Mise en œuvre du PUS: les bénéficiaires plaident pour plus de sécurité

Le rapport de collecte des préoccupations bénéficiaires du programme d’urgence pour le Sahel a été remis au ministère de l’Economie des Finances et du Développement en charge de la tutelle technique, le mardi 28 juillet 2020. La collecte a été faite par l’ONG Equal Access International dans le cadre de son projet Voix de paix.

Les préoccupations et les doléances des populations bénéficiaires depuis 3 ans du Programme d’urgence pour le sahel (PUS) dans les régions du nord et du Sahel ont été consignés dans un rapport par l’ONG Equal Access International. Intitulé rapport global de collecte des préoccupations des communautés à la base par rapport au programme d’urgence pour le Sahel, le document a été remis au secrétaire général du ministère de l’Economie, des Finances et du Développement, le mardi 28 juillet 2020. Présent à la cérémonie, l’Emir du Yagha, Boureima Ly, a d’abord remercié le gouvernement pour la mise en œuvre du PUS. « Nous, populations, avions besoin d’une action de cette envergure pour nous permettre de mieux sentir la présence de l’Etat et d’être plus résiliente face à la pauvreté et à l’extrémisme violent », a-t-il dit. Toutefois, estime-t-il, malgré les nombreux succès du PUS sur le terrain, il reste encore beaucoup de défis à relever. «La plus importante et la plus urgente est la prise de mesures très fortes pour résoudre le problème d’insécurité qui vide les villages et communes de leurs bras valides. La résolution de cette situation créerait toutes les conditions de vie paisible et de cohésion sociale que nous revendiquons tous », a-t-il relevé. Pour lui, l’eau est de plus en plus inaccessible en quantité et en qualité, transformant les corvées d’eau en parcours du combattant pour les femmes et les enfants. L’Emir a également souligné le manque d’emplois des jeunes de ces régions comme une « véritable bombe à retardement ». Il en est de même pour la question des infrastructures routières.

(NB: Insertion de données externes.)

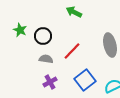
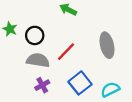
gray semicircle: (46, 59) -> (38, 60), size x1.5

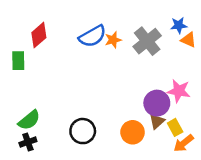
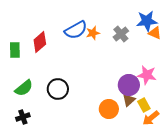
blue star: (179, 25) -> (147, 21), size x1.5
red diamond: (39, 35) -> (40, 42), moved
gray cross: (147, 41) -> (121, 34), size x0.7
green semicircle: (29, 120) -> (24, 88), moved
black circle: (83, 131) -> (58, 89), moved

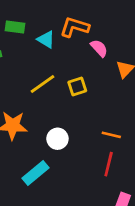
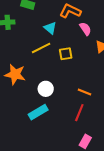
cyan triangle: (46, 39) -> (50, 28), moved
cyan rectangle: (35, 173) -> (38, 112), moved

Pour une réorientation des actions

Selon l’Emir du Yagha, le chapelet de doléances égrenées par les populations ne vise pas à charger le gouvernement. « Il s’agit pour nous de faire un plaidoyer dynamique afin que les autorités dans toutes leurs composantes puissent s’investir pour redonner à nos enfants l’envie de retourner à l’école, de trouver une occupation saine, à nos femmes la joie de prendre soin de leurs familles dans leurs propres villages et aux hommes, la passion de retrouver les champs et de cultiver pour s’occuper de leurs familles. Notre espoir aujourd’hui repose sur la suite que vous donnerez à ce rapport.», a-t-il affirmé. Le Secrétaire général (SG) du ministère en charge de l’économie, Seglaro Abel Somé, a assuré les populations de la zone d’intervention du programme que les préoccupations feront l’objet d’une attention particulière de la part du gouvernement pour une meilleure mise en œuvre au bénéfice de tous. Il a remercié l’ONG pour son accompagnement dans la mise en œuvre du PUS. Il a rappelé, qu’en prélude au lancement du programme en 2017, une tournée interministérielle avait été organisée en vue de collecter les besoins des populations. « Après ces 3 ans de mise en œuvre du programme, il faut reconnaître que les besoins peuvent avoir changé pour faire place à de nouvelles préoccupations. Certaines populations estiment même n’avoir pas été consultées ou associées dans le choix des réalisations. En cela, nous reconnaissons que Voix de paix a véritablement fait œuvre utile en procédant à la collecte des nouvelles préoccupations des populations », a-t-il reconnu.
Le directeur-pays de l’ONG Equal Access International, Lamoussa Robgo, a expliqué que la collecte des préoccupations s’est faite à travers un processus dynamique combinant les assemblées générales des populations, des centaines d’émissions, des rencontres « BtoB » et des sessions de renforcement des capacités pour assurer le suivi du PUS. Au-delà de la population, l’administration chargée de la mise en œuvre du PUS au quotidien a formulé un certain nombre de recommandations.
La plus importante de la part des autorités locale est la mise en œuvre d’une unité autonome pour planifier et assurer le suivi du PUS. Une telle unité va permettre au programme de mieux s’implanter et répondre aux populations bénéficiaires. Il a précisé que l’ONG va assurer la mise en œuvre des recommandations.